Black girls under 18 in America today are 80% more likely to be overweight than white girls. And while factors like healthcare and access to healthy food may play a role in the disparity, medical researchers have also begun to look into a less visible possibility: stress. Now a team has found that stress may indeed affect black and white girls differently — black girls report less of it, but it's more likely to cause them to gain weight.
For their study published in the Annals of Behavioral Medicine, psychologist A. Janet Tomiyama and her team looked at data collected on over 2,000 black and white girls over the course of 10 years, starting when they were 10 and continuing until they were 19. The data set included their height and weight, as well as responses to a standardized scale that measures stress through questions like, "In the last month, how often have you felt nervous and stressed?"
They found that the relationship between stress and weight gain was significantly stronger for black girls than for white girls. Previous research has shown a link between stress and weight gain, both because it makes people eat more and because it can cause their bodies to store fat differently, but Tomiyama's team found this link more pronounced in black girls than in white ones. Their study didn't specifically examine why, but they offer a couple of theories. They cited other research suggesting that eating more as a response to stress might be more common in black populations than white ones. And they noted that heavier people are more likely to gain weight in response to stress, while thinner people are more likely to lose it, and black girls were heavier on average than white girls at the start of the study.
It's also worth noting that race may affect how people's bodies store fat, and how it affects their health. Another study has found that exercise doesn't appear to prevent obesity in black teenagers as much as it does in white ones. And Tomiyama and her team note that obesity also appears less harmful to life expectancy in black women than in white women, possibly because black women tend to have a healthier distribution of fat in the body.
Although stress was more likely to lead to weight gain in black girls, they weren't actually more stressed than white girls — in fact, they reported less stress on average, over the course of the study. Tomiyama says that finding was especially interesting to her, because "it goes against a lot of what scientists think about many black individuals' experience — we are used to talking about the many stressors that black America faces, like racism [and] limited access to resources." For instance, another recent study found that racial discrimination can lead pregnant women to give birth to lower-weight babies, probably because it makes them depressed.

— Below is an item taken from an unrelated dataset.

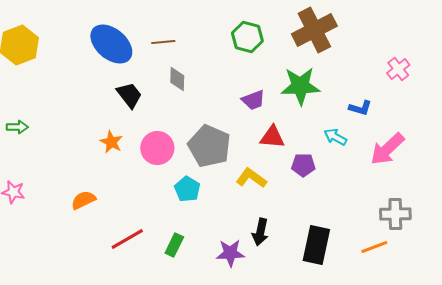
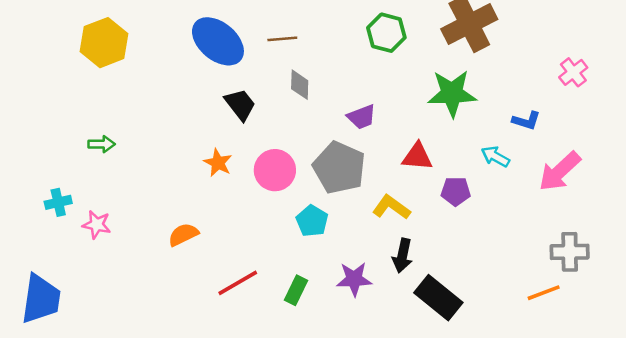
purple trapezoid: (253, 100) -> (362, 117), moved
black arrow: (260, 232) -> (402, 256), moved
black rectangle: (316, 245) -> (438, 298), moved, turned -63
purple star: (230, 253) -> (354, 279), moved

Tomiyama hopes to study the issue more, but she speculates that the difference may have to do with how white and black girls report their stress — black girls may indeed have experienced more stressful-seeming events (being discriminated against, or having a parent lose a job) than white girls have, but they may not feel as stressed by them. It's also possible that black girls are less likely to report stress they do feel. In the future, though, Tomiyama would like to examine whether black people are more "psychologically resilient" than whites — whether they are able to cope better or bounce back more quickly from stress.
Whatever the case, Tomiyama offers a couple of possible responses to the stress-weight gain link. She notes that researchers at UCSF are studying a treatment to curb stress-related eating that's based on mindfulness techniques. She also points out, though, that "stress doesn't just affect eating — it also tends to make people exercise less, sleep worse, feel depressed." These can all cause weight gain, and all are problems in their own right. "The best interventions," Tomiyama says, "will target all the different aspects of our lives that stress invades."